Then, she took on that motherly expression which Hope had come to know so well. “But if that’s what’s bothering you, you know that Dr. Fie would want you to have this position. He cared about you, Hope. Whatever his many faults – and Celestia knows I was never his biggest fan – he cared about you. He wanted you to be happy.”
“I know,” Hope said, not taking her eyes off the medal. “Even after all the things that have happened to me, even after everything that I’ve done, he still thought I could have a happy life, that I still deserved it. I am so grateful to him for that.”
“Then what’s the problem?” Starlight said. Redemption had not removed her tendency to impatience, it seemed.
Sombra walked around the desk. “There’s something that’s still holding you back. What is it, Hope?”
Hope did not answer.
Sombra crouched down a little to be at Hope’s eye-level. He put a hoof on her shoulder.

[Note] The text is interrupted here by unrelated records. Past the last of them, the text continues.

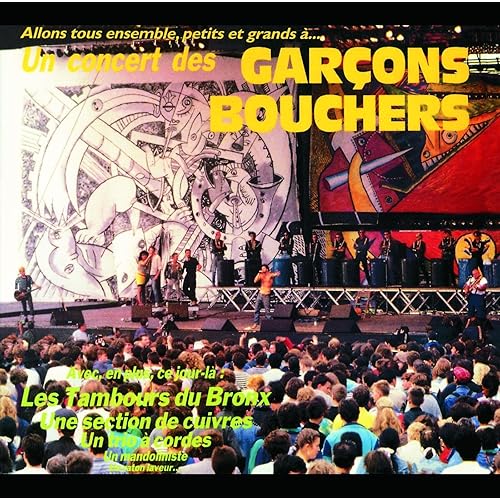 At what (x,y) coordinates should I click in order to perform the action: click on painting with red color. Please return your answer as a coordinate pair (x, y). Looking at the image, I should click on (444, 187). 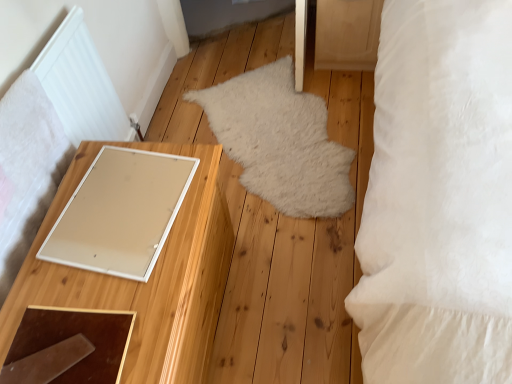 You are a GUI agent. You are given a task and a screenshot of the screen. Output one action in this format:
    pyautogui.click(x=<x>, y=<y>)
    Task: Click on the vacant area on top of white fluffy rug at center (from a real-world perspective)
    
    Given the screenshot: What is the action you would take?
    pyautogui.click(x=258, y=137) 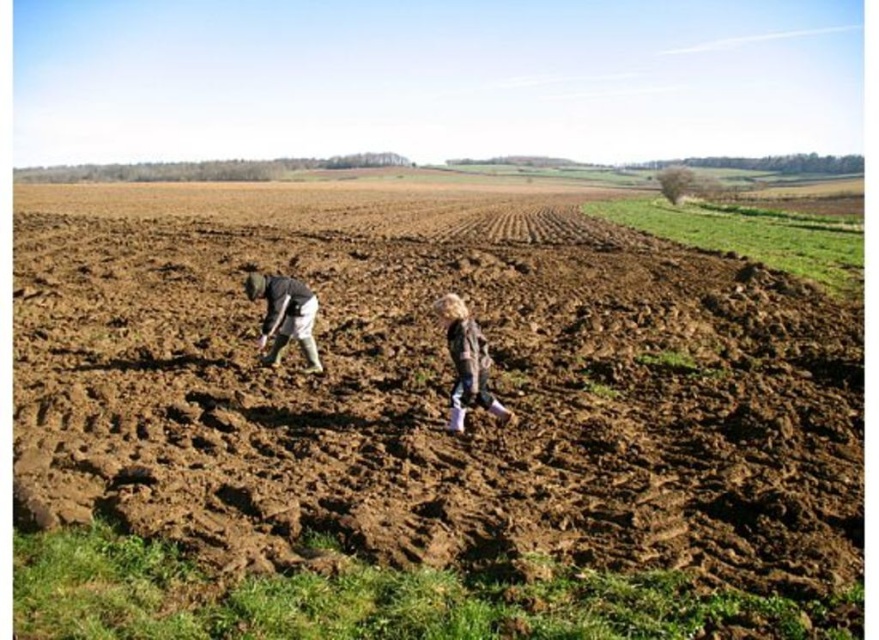 Does brown soil at center appear on the left side of light brown fabric jacket at center?

Indeed, brown soil at center is positioned on the left side of light brown fabric jacket at center.

Is brown soil at center in front of light brown fabric jacket at center?

Yes, brown soil at center is closer to the viewer.

Who is more distant from viewer, (18, 212) or (449, 401)?

Point (18, 212)

You are a GUI agent. You are given a task and a screenshot of the screen. Output one action in this format:
    pyautogui.click(x=<x>, y=<y>)
    Task: Click on the brown soil at center
    The width and height of the screenshot is (879, 640).
    Given the screenshot: What is the action you would take?
    (423, 420)

Can you confirm if brown soil at center is wider than dark gray fabric at lower left?

Correct, the width of brown soil at center exceeds that of dark gray fabric at lower left.

Between point (201, 516) and point (309, 342), which one is positioned in front?

Point (201, 516) is more forward.

I want to click on brown soil at center, so pyautogui.click(x=423, y=420).

Does light brown fabric jacket at center appear on the left side of dark gray fabric at lower left?

In fact, light brown fabric jacket at center is to the right of dark gray fabric at lower left.

Is light brown fabric jacket at center smaller than dark gray fabric at lower left?

Indeed, light brown fabric jacket at center has a smaller size compared to dark gray fabric at lower left.

What do you see at coordinates (466, 362) in the screenshot? The width and height of the screenshot is (879, 640). I see `light brown fabric jacket at center` at bounding box center [466, 362].

At what (x,y) coordinates should I click in order to perform the action: click on light brown fabric jacket at center. Please return your answer as a coordinate pair (x, y). Looking at the image, I should click on (466, 362). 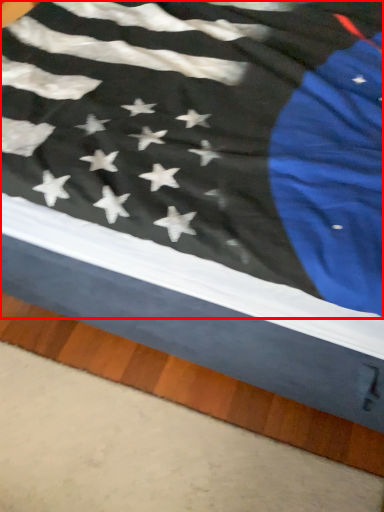 Question: From the image, what is the correct spatial relationship of flag (annotated by the red box) in relation to plank?

Choices:
 (A) right
 (B) left

Answer: (A) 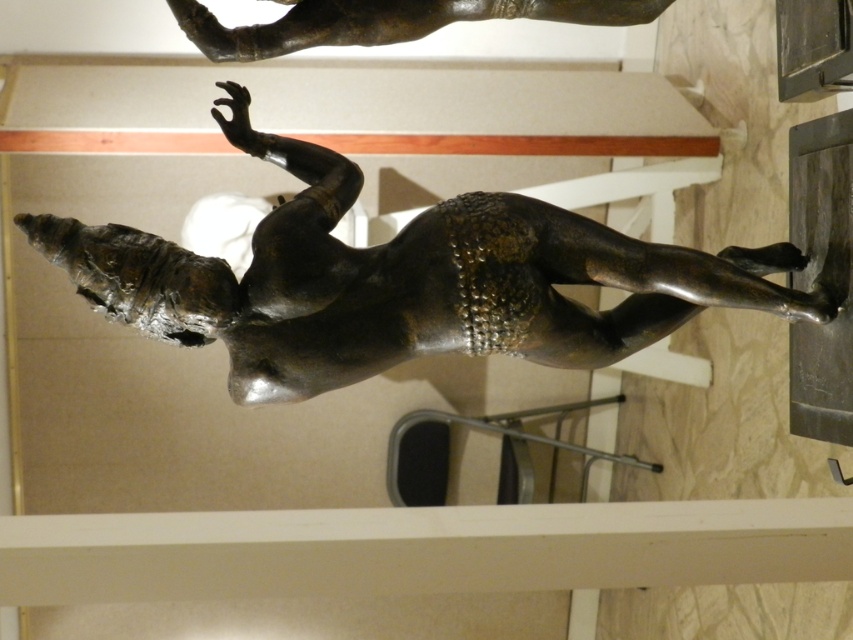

“You’ve always told me everything,” he said. “I’m the one who kept secrets from you. And we saw how that turned out. Don’t stop talking to me now.”
Hope let out a sigh. A long, difficult sigh. Sombra could see that tears were beginning to form in her eyes.
“Roaring Storm,” she said.
“What? But, he’s gone! Hope, he’s gone!”
“I know. It’s not him, specifically. It’s what he said to me. He told me that, where he comes from, that the umbrum get released again. He said that they nearly destroy Equestria.”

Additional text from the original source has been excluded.